This topic is vast and it opens up the world of Wall Street, the mortgage industry, the real estate boom, foreclosures and an investment product that you may or may not have heard of by the name of REMIC’s.
In fact the story is so vast that by the end of this article I may not have gotten to the reason I started writing it in the first place which is mortgage securitization audits.
MERS, Wall Street, the foreclosure crisis and making money
Securitization of mortgages
This story has many twists and turns that I will get to in the near future, but for starters it has to do with money. Specifically Wall Street making a whole lot of money by buying up 1000′s of mortgages of a similar quality from the lenders who made the loans, packaging all of those loans into a security or bond-like product, and then selling that security to investors all over the world.
They would then repeat that process over and over again. Because the original lender making the loan was not holding on to it, the need to make 100% sure that it was a good loan lost some of its importance.

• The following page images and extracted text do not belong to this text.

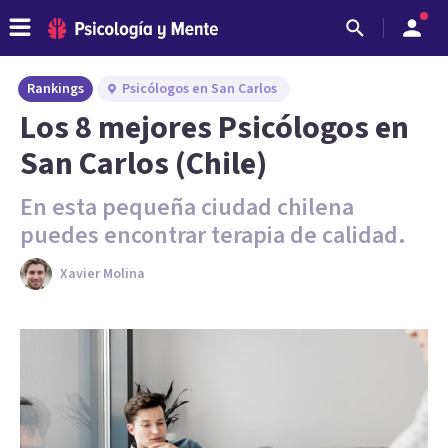
Rankings
Psicólogos en San Carlos
Los 8 mejores Psicólogos en
San Carlos (Chile)
En esta pequeña ciudad chilena
puedes encontrar terapia de calidad.
Xavier Molina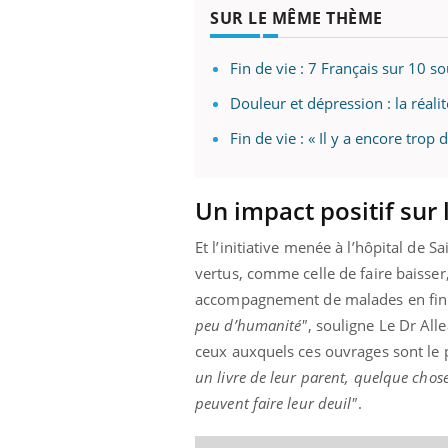
SUR LE MÊME THÈME
Fin de vie : 7 Français sur 10 
Douleur et dépression : la réalité
Fin de vie : « Il y a encore tro
Un impact positif sur 
Et l’initiative menée à l’hôpital de
vertus, comme celle de faire baisser
accompagnement de malades en fin d
peu d’humanité"
, souligne Le Dr All
ceux auxquels ces ouvrages sont le p
un livre de leur parent, quelque chose
peuvent faire leur deuil"
.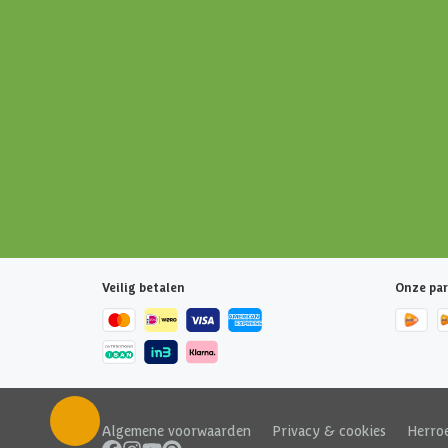
Veilig betalen
Onze par
Algemene voorwaarden
|
Privacy & cookies
|
Herro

The bottom-line to the lenders that made the loans and the Wall Street banks who bought these loans and resold them was that the quicker the process went the more money they would all make.
A little something known as underwriting standards got pushed to the side of the road because all of the risk was being taken by investors around the world who thought they were buying triple-A paper while all of the reward went to the originating banks.
Did I forget to mention that the rating agencies also had a major role to play in this mess?